Biral railway station (বিরল রেলওয়ে স্টেশন) is a border railway station in Bangladesh, situated in Dinajpur District, in Rangpur Division. It is a defunct railway transit point on the Bangladesh-India border and is an India-Bangladesh land border checkpoint.

==History==
Assam Behar State Railway extended the metre gauge railway from Parbatipur to Katihar, now in Bihar, India, in 1889.

==Biral-Radhikapur transit point==
It was a defunct rail transit point on the Bangladesh-India border. The corresponding station on the Indian side is Radhikapur railway station in Uttar Dinajpur district, West Bengal. The transit facility in the Biral-Radhikapur sector had remained suspended since 1 April 2005. The railway track on the Indian side has been converted to broad gauge while that on the Bangladesh side remained metre gauge.

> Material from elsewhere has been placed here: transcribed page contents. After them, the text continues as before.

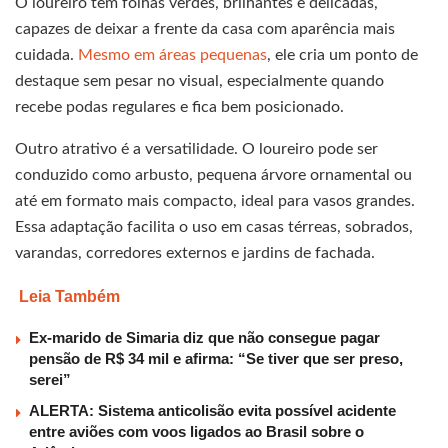
O loureiro tem folhas verdes, brilhantes e delicadas,
capazes de deixar a frente da casa com aparência mais
cuidada.
Mesmo em áreas pequenas
, ele cria um ponto de
destaque sem pesar no visual, especialmente quando
recebe podas regulares e fica bem posicionado.
Outro atrativo é a versatilidade. O loureiro pode ser
conduzido como arbusto, pequena árvore ornamental ou
até em formato mais compacto, ideal para vasos grandes.
Essa adaptação facilita o uso em casas térreas, sobrados,
varandas, corredores externos e jardins de fachada.
Leia Também
Ex-marido de Simaria diz que não consegue pagar
pensão de R$ 34 mil e afirma: “Se tiver que ser preso,
serei”
ALERTA: Sistema anticolisão evita possível acidente
entre aviões com voos ligados ao Brasil sobre o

The Radhikapur-Birol rail link was put back in operation in April 2017.

As per the Memorandum of Understanding entered into by Bangladesh and India on 15 August 1978 it was agreed to facilitate overland transit traffic between Bangladesh and Nepal. An addendum was made on 6 September 2011, to add new rail routes for facilitating overland transit traffic between Bangladesh and Nepal. The addendum read:
"1."Traffic in Transit” to/from Nepal and Bangladesh shall move through Indian territory by rail using Singhabad Railway station in India and Rohanpur Railway station in Bangladesh with their existing facilities. To ensure expeditious and smooth flow of such movement, necessary infrastructural facilities shall be provided by the two Parties within their respective territories.

"2.The existing rail route through Radhikapur Railway station in India and Birol Railway station in Bangladesh which has been suspended shall be brought into operation by converting Bangladesh portion into broad gauge. In this case, both the routes (proposed and the existing) shall be used for Nepal Transit Traffic by rail for additional operating convenience."

Bangladesh started export of fertilizer to Nepal utilizing the Rohanpur-Singhabad transit point in November 2011.

==Track conversions==
The Parbatipur-Panchagarh and Kanchan-Biral lines are being developed as dual gauge tracks. The 9 km long track from Biral to the Bangladesh-India border is being converted to broad gauge at a cost of Tk 9.81 billion by the Western Zone of Bangladesh Railway.